Harrison playing in the background faded out to the sound of our foreheads touching, merging, speaking their own language of goodbyes, too.
After he walked out the door I had the novel and unknown feeling of being alone.
The novel and unknown feeling of realizing that, for the first time, I was all by my (S)elf.
As in, the (S)elf was sitting right next to me, and I knew that if I would have tuned my head and looked at her she'd cheekily wink at me and said "finally".

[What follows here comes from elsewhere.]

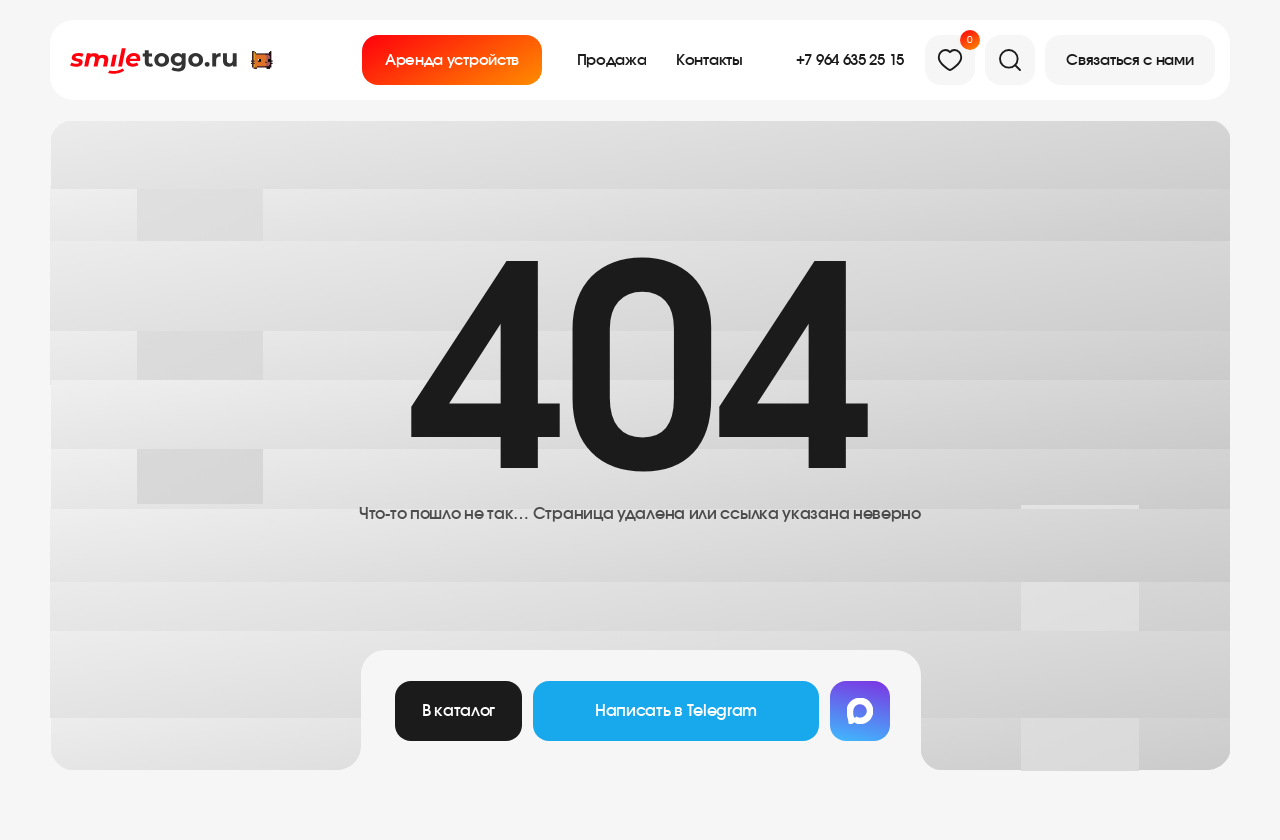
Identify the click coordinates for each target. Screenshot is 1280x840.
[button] (1130, 60)
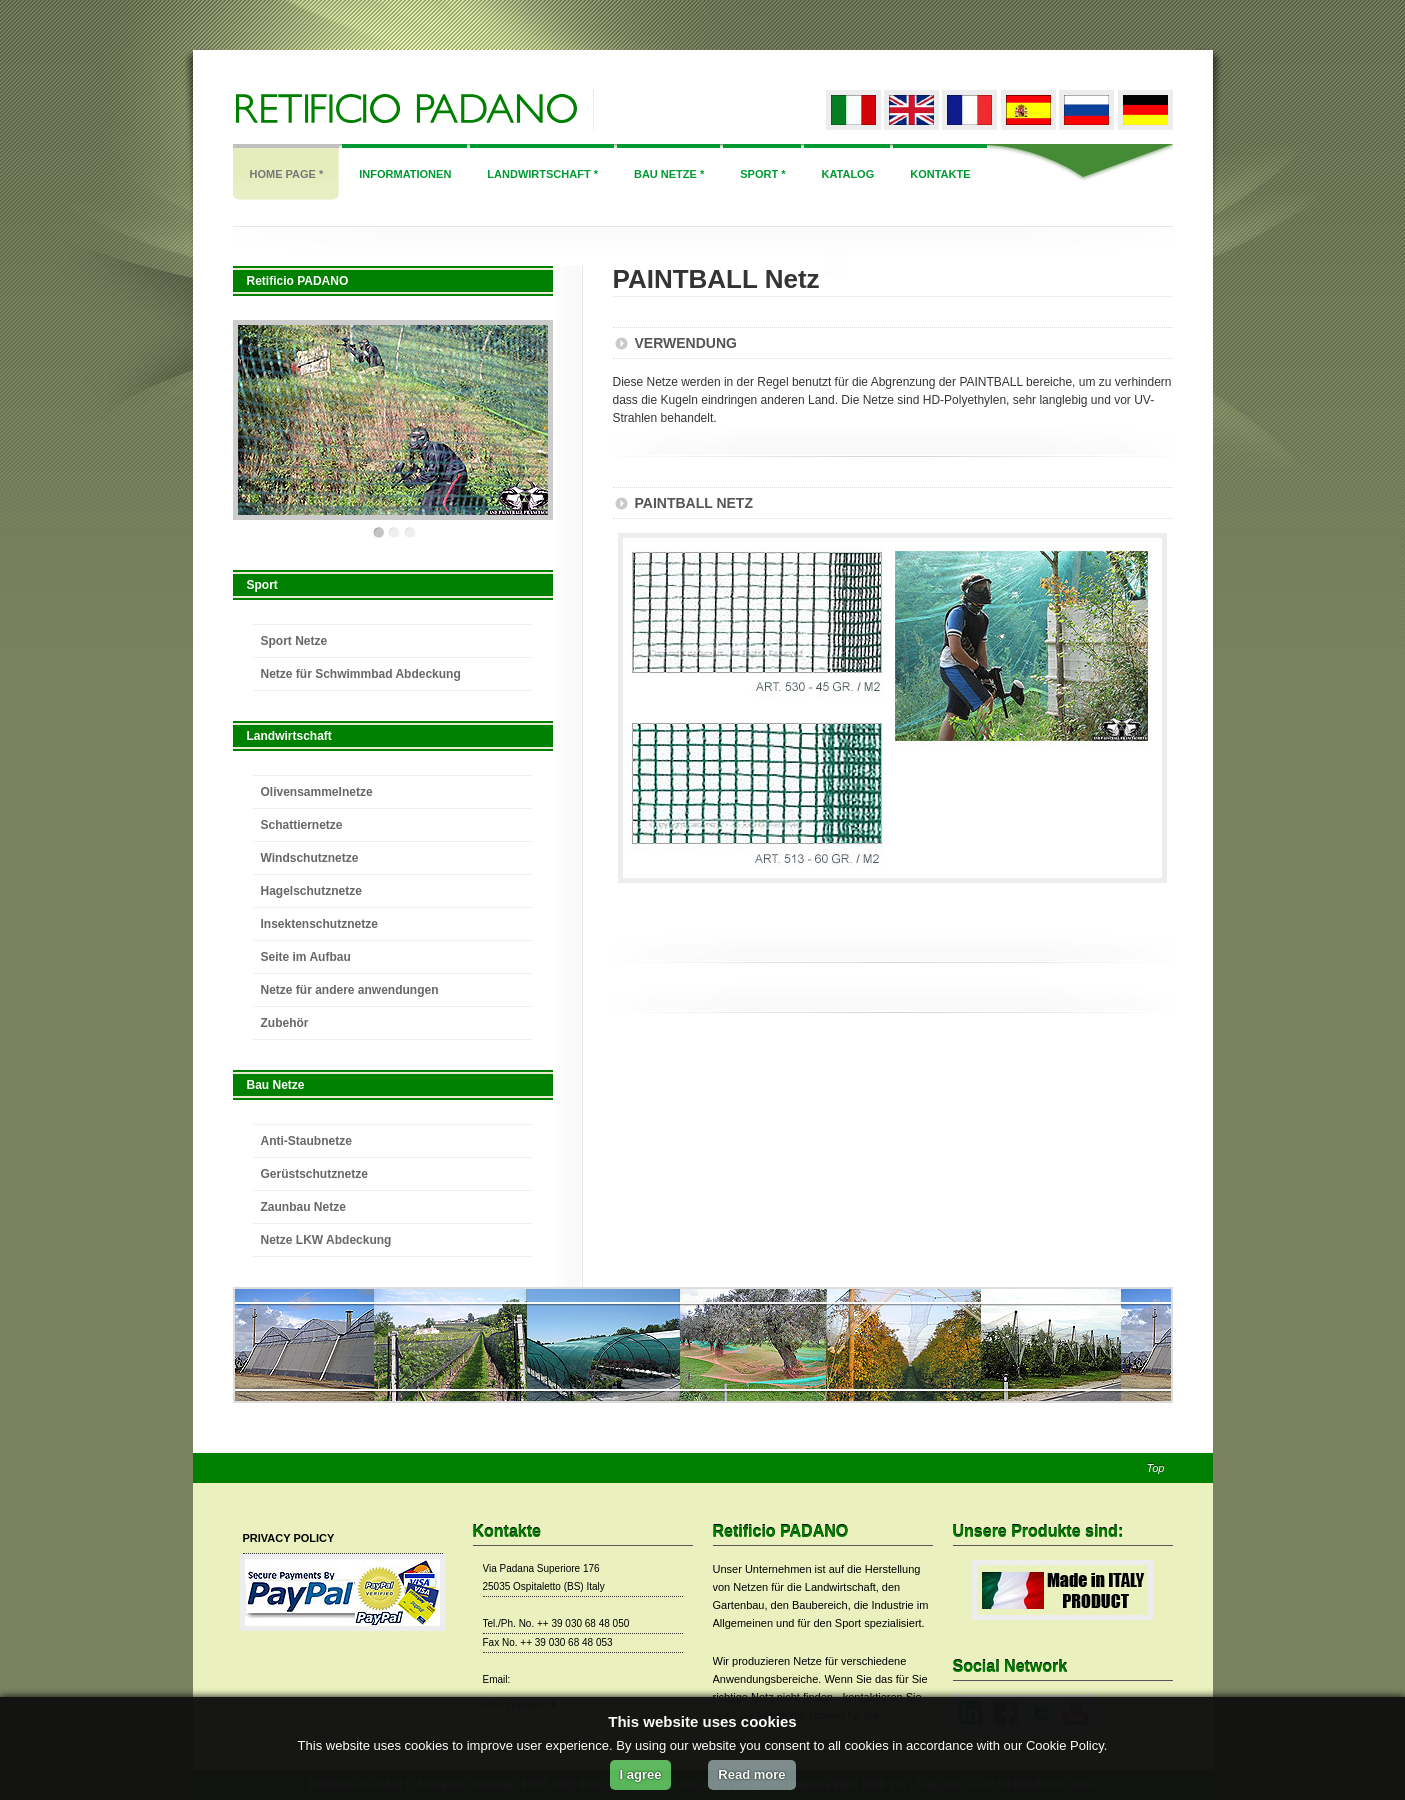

I had this moment of distortion between the experiencer and the experience :: of the self and the Self.
And it was hell, but it was bliss. These blurred lines dried the tears down my cheeks, chest, belly.
And then I knew exactly what he meant. Every threshold point of my journey, every time I could have said fuck this shit I'm turning back, every gate guardian has shown me once more that I want this more than anything in the entire universe. That every obstacle is the universe asking me to prove if I really want it that bad.
I knew that no matter how much it burns at times I'll keep walking through the flames of my ardent desire to follow my own path.
21 days around the biggest mountain rage in the world :::::: what the fuck was that?? was that a glitch, or did we slip into a portal back in time and returned to this realm in one piece? did it actually happen?
I feel like at some point of the trek the scale started to distort :: the lines that define where my body ends and where the mountain starts began to blur. The oneness hit differently up there: at some point my heart syncs into the Annapurna's heartbeat.
Slowly, surely, the path takes a turn inwards. Shit ::: I've been walking inside of my self !! my veins become the trail and the river merges with my own stream of consciousness.
My "own?" dot dot dot lol, this is a whole other chapter.
& then there's the silence. I mean, fuck – what can I say about the loudness of the silence up here?
Blank state. I've been the vessel for this mountain to experience herself for the past 21 days. And "I"? HA. I completely lost myself inside the mother of all mountains, only to find myself when I would feel here thinking the same thing.
I look at the mountain and she looks back at me. Her soft gaze telling me this is not the first time she's felt me before. And I feel an overwhelming mania that I've done this a million times before. That consciousness doesn't end where the body does.
Mother matrix Most Mysterious: this question will always energize me when I look back to these wild days: who was truly exploring who? The universe always finds it's cheeky ways to wink at you if you stay curious.